"The boy and the girl."
Translation:An buachaill agus an cailín.
The suffix ín is a diminutive meaning little or small. When you just tag it onto an existing word it doesn't change the gender (so an bheanín for "the little woman"), but when it is an integral part of the word, it's a masculine ending. Not all words that end in ín are using it as a dimunitive, though, so braillín is a feminine word, for example.
gasúr is an alternative that is sometimes used for buachaill, though it might be more usefully compared to "lad" or "youngfella". It's close counterpart, garsún has obvious links to the French "garçon".

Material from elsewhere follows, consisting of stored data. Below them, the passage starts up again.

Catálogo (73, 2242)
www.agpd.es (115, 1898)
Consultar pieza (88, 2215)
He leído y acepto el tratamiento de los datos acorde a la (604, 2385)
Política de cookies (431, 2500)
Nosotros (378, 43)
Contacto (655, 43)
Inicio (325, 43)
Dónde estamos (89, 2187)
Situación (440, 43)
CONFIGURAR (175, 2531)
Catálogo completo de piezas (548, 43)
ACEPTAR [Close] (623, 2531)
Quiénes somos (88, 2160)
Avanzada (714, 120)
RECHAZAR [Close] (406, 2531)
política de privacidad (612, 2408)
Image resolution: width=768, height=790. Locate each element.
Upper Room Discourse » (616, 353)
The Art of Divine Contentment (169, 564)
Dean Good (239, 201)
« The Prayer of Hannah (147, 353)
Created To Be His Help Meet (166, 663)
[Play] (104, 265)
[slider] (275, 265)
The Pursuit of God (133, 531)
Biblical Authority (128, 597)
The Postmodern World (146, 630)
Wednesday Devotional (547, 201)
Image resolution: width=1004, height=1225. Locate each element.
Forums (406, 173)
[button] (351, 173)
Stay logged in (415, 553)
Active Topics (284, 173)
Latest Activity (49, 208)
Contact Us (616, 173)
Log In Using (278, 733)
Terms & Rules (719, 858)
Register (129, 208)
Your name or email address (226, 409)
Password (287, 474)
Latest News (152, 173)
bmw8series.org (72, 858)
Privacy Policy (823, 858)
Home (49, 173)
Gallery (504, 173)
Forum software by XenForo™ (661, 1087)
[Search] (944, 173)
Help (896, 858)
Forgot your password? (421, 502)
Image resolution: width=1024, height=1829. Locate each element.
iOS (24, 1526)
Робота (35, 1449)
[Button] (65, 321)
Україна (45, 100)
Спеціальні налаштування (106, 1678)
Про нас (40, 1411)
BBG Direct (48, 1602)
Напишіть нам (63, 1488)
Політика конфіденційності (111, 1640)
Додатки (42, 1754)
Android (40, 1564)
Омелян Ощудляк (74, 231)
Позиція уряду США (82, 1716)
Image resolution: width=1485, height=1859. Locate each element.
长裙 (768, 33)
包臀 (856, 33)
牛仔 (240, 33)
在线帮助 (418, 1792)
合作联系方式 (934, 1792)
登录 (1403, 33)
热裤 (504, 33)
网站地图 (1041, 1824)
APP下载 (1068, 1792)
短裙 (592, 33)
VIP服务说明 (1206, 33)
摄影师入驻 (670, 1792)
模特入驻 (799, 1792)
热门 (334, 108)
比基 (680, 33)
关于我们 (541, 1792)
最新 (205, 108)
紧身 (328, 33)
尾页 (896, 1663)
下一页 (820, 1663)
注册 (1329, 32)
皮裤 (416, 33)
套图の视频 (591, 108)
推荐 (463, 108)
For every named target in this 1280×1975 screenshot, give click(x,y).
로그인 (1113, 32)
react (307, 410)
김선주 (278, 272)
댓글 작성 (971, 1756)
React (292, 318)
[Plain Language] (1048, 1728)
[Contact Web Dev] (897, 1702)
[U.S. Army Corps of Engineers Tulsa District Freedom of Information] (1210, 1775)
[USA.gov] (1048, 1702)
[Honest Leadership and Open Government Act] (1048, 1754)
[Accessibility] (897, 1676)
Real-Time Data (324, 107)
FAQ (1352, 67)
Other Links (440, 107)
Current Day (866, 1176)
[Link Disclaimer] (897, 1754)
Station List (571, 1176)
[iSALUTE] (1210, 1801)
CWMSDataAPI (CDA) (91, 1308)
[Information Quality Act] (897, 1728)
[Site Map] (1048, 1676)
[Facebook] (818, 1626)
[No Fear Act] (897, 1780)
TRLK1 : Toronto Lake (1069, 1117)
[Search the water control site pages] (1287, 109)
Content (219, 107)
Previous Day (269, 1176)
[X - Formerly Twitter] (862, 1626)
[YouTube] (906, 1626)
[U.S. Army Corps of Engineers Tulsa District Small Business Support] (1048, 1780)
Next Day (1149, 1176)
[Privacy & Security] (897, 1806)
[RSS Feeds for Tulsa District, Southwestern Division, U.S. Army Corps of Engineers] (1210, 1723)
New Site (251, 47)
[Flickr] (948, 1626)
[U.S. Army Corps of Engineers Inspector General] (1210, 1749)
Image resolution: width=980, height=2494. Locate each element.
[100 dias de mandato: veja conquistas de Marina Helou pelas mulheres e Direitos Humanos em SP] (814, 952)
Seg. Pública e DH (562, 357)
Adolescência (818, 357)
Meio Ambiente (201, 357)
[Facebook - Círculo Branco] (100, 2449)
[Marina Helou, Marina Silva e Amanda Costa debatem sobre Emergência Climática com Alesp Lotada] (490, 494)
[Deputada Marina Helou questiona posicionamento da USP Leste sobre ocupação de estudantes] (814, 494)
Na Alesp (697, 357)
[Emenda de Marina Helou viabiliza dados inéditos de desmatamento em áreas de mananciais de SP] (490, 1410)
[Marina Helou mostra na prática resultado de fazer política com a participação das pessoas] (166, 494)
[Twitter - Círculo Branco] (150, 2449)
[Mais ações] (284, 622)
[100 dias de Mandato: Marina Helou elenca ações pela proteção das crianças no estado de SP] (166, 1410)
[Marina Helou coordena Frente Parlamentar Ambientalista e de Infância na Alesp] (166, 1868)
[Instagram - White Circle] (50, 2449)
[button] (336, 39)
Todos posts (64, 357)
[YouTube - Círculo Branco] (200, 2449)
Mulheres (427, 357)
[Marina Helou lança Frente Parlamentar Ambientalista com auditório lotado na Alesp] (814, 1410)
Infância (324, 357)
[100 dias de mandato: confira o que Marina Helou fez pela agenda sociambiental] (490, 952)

When you submit an incorrect answer, Duolingo does a crude alphabetic comparison with the list of acceptable alternative answers, and it decided that you answer was alphabetically closest to an acceptable alternative answer that used gasúr rather than buachaill. If you look at the default translation shown at the top of the webpage for this discussion, you will see buachaill.
That's a bit like asking "when do you use a 'b'?". á and a are two different letters, and words that are spelled with a á or é or í or ó or ú require you to use the accented letter.
The accented vowels don't sound the same as the unaccented vowels, so you can tell which one is used to spell a word.
Accents aren't like lenition or eclipses that come and go depending on grammatical rules. Accents don't change and they don't tell you anything about the grammar - the only rule for using an accented vowel is that you need the sound that it makes.